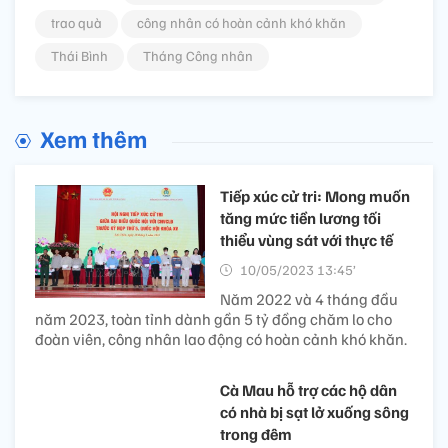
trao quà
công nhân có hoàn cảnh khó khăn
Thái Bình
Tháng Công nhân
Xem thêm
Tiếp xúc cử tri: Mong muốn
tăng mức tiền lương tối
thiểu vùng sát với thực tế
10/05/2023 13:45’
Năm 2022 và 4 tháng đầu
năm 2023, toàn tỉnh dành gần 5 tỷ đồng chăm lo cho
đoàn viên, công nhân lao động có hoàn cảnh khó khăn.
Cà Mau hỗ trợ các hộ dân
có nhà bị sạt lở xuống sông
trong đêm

= = = = = = =

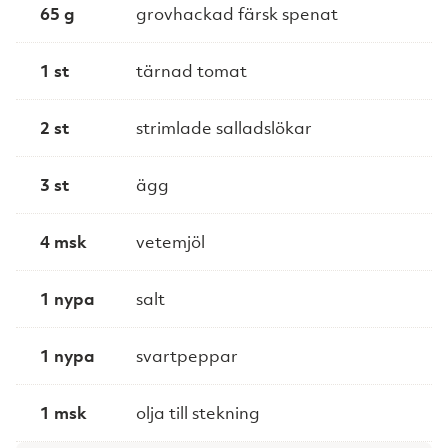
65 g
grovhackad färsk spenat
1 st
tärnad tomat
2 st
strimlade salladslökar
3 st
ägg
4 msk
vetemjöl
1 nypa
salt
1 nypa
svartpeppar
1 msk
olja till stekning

= = = = = = =

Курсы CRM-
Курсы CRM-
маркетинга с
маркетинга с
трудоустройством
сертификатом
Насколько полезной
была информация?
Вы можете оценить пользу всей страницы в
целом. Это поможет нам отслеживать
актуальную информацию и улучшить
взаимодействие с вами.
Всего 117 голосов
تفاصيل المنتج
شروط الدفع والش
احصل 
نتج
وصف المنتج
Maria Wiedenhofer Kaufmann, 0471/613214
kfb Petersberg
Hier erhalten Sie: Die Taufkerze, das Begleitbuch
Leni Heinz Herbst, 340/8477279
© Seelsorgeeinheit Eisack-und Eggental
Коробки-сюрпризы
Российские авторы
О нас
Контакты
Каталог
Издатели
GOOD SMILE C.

= = = = = = =

REQUIRED WORK :: Which lines of the data contain the word "cảnh"? Copy each one.

PROBLEM SOLUTION ::
công nhân có hoàn cảnh khó khăn
đoàn viên, công nhân lao động có hoàn cảnh khó khăn.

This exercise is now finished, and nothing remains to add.